For a time pre-Covid, when I organized an afternoon writing group of elders, I was able to generate a sense of community for myself. After six years, the pandemic and other circumstances brought an end to that tribe. I do not have the energy to try to start another writing group.

I have tried some activities at the senior center that were not scheduled for the early morning, but I just didn’t “click” with the offerings or the people. I could not get over the feeling of being an outsider.

I fear that it’s just too late in my life to find the wherewithall to create another tribe, and I can’t seem to find an existing one that matches my values, interests, and needs.

Mostly, I really miss being part of a group of female kindred spirits.


4 thoughts on “I Miss Having a Tribe

  1. I sure hear you.
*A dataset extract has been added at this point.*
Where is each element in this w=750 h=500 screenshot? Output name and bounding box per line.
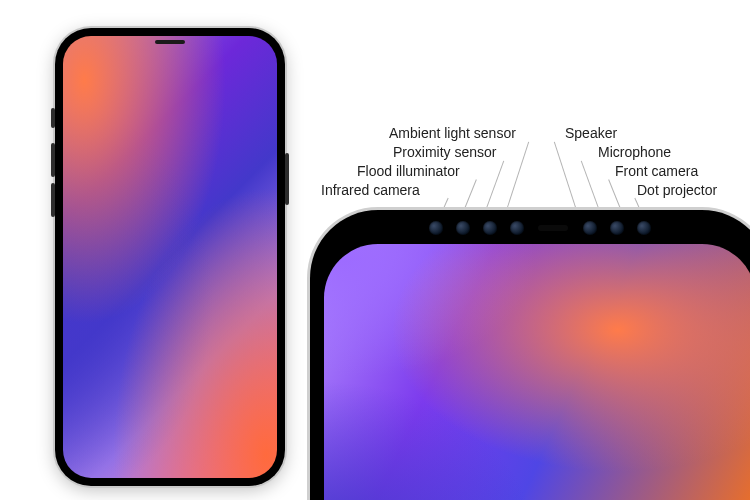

I haven’t yet found my tribe here, although in time, the Congo church may fill that want. And I’ve got more female friends than male friends, scattered across the country. I’ve looked for Buddhist groups here, which in the past have been a great tribe for me, but they are either closed, female-only, or … .

  2. I so get this! Yes, I absolutely recognize the power and need of tribe. When I retired I mourned the loss of that tribe. Have been able to slither in to a gardening tribe and recognized that I have a Taiji tribe, albeit pretty nebulous and amorphous. And yes, indeed, you created tribe with the writing group as well. Not sure about developing a tribe as much as working into one, serendipitously. Senior centers do not speak to me. Your time swings away from tribal elders as so many are asleep early on. However, you have a strong, strong, powerful romantic relationship that just about any person of any age would envy,

  3. We have a great group of retired school teachers. We call ourselves The Ladies Who Lunch because were were never able to have time for lunch when teaching in a very large, inner city high school. Now we meet once a month, from just a couple of us all the way to all 9 of us, at various locally owned restaurants where we sit and gab for a few hours over really delicious food.

    • I envy you. I used to be part of a group of women who had dinner together once a month, met at one of the houses another time during the month, and every summer went on vacations together. But I moved 150 miles away, so all of that is gone.